2. the method for claim 1, it is characterised in that the dis-assembling code that will be obtained split and obtains described Multiple code blocks of malice sample, including:
The path of the code tree according to the dis-assembling code, the path of intended level is granulometric institute with the code tree State dis-assembling code and obtain multiple code blocks, or, dis-assembling code obtains many according to function described in function as granulometric Individual code block.
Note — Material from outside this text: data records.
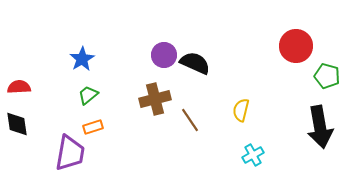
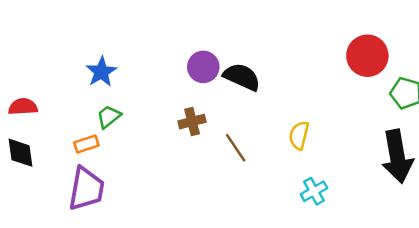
brown cross: (155, 99) -> (192, 122), size x0.7
orange rectangle: (93, 127) -> (86, 144), moved

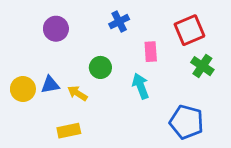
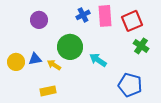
pink rectangle: (151, 52) -> (105, 16), moved, size x1.5
green circle: (100, 67) -> (70, 47), size x1.6
cyan arrow: (141, 86) -> (98, 60), turned -36

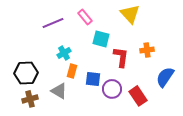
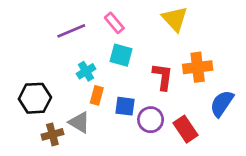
cyan square: (101, 39) -> (121, 55), moved
orange cross: (147, 50) -> (198, 67), size x1.5
brown cross: (30, 99) -> (52, 134), moved

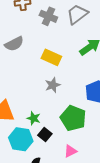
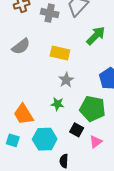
green star: (34, 118) -> (57, 104), moved
black square: (45, 134) -> (77, 130), moved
3. the method for claim 1, it is characterised in that the destination path and application program by the function call The path of interface function is compared, including:
The application program interface function provided in the operating system of terminal, and/or third-party application journey in the terminal are provided Sequence interface function, the destination path of the function call is compared with the path of acquired application program interface function.
4. method as claimed in claim 3, it is characterised in that the destination path by the function call with it is acquired The path of application program interface function is compared, including:
To the application program interface function provided in the operating system of acquired terminal, and/or third-party application in terminal The path of program interface functions is encoded, and the coding result of the destination path of the function call is connect with the application program The coding result in the path of mouth function is compared.
5. method as claimed in claim 4, it is characterised in that the coding result of the destination path by the function call Coding result with the path of the application program interface function is compared, including:
By the coding result in the path of acquired application program interface function and be corresponding application programs interface function distribution Mark is stored in function library, by application programming interfaces in the coding result of the destination path of the function call, with the function library The coding result in the path of function is compared.
6. the method for claim 1, it is characterised in that described based on the application programming interfaces called in the code block Function and the number of times of the application program interface function is called to build corresponding code block feature, including:
The mark and the call number of corresponding application programs interface function of the application interface function to be called in the code block Characteristic element is formed, collection is formed based on the corresponding characteristic element of each described application program interface function called in the code block Close, carrying out coding to the set forms the code block feature.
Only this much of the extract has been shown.